Exercise
Only one thing is required: the number of lines in the entries below that contain "menerapkan".

Stored data entries:

[Start of section]

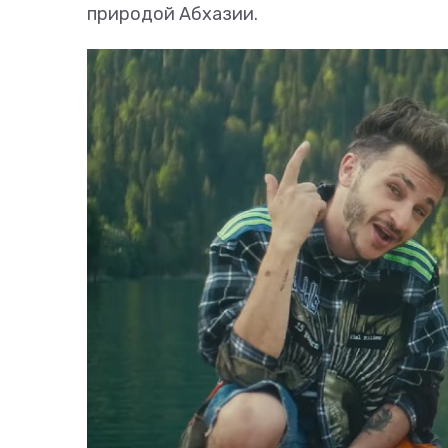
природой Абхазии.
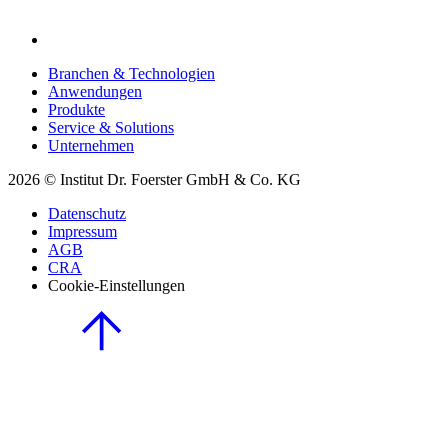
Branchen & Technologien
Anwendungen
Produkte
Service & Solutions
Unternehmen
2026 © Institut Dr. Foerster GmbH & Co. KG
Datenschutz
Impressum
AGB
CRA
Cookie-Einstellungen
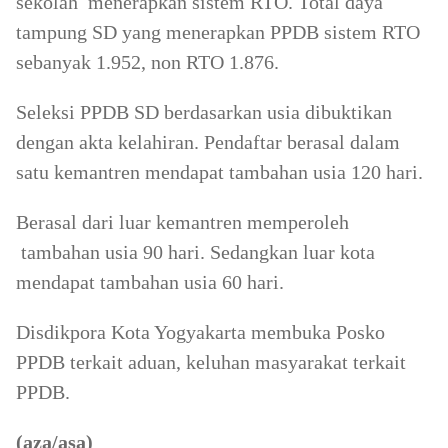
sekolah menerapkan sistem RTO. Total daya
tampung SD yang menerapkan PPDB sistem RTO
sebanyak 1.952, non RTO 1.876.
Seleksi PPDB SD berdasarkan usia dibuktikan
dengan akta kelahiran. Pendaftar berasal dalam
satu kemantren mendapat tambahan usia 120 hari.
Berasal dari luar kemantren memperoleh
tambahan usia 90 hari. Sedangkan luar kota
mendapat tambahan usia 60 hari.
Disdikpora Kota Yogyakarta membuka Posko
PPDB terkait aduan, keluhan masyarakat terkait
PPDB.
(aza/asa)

[End of section]
[Start of section]

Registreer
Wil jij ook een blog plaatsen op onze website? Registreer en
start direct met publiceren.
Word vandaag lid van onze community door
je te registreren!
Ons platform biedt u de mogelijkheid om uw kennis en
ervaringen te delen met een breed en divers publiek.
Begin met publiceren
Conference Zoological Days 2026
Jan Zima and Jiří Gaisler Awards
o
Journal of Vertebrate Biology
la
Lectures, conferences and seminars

[End of section]
[Start of section]

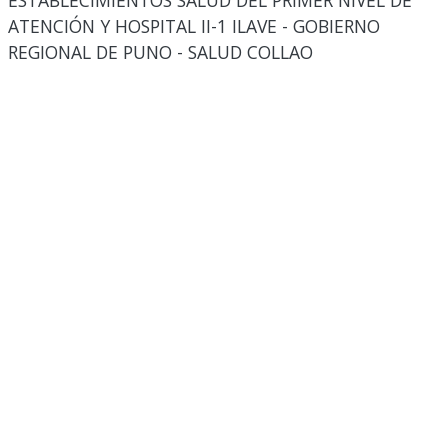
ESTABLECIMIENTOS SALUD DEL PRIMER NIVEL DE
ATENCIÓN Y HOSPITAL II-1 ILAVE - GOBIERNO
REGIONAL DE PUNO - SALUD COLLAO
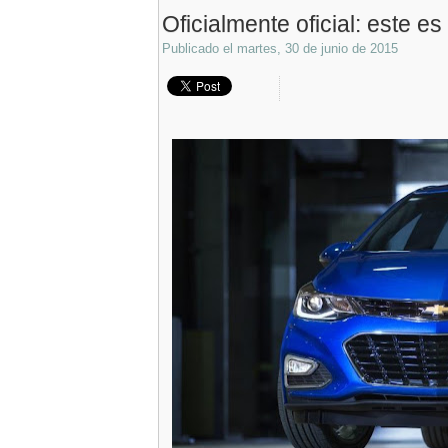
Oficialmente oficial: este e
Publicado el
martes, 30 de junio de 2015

[End of section]

Completed task
2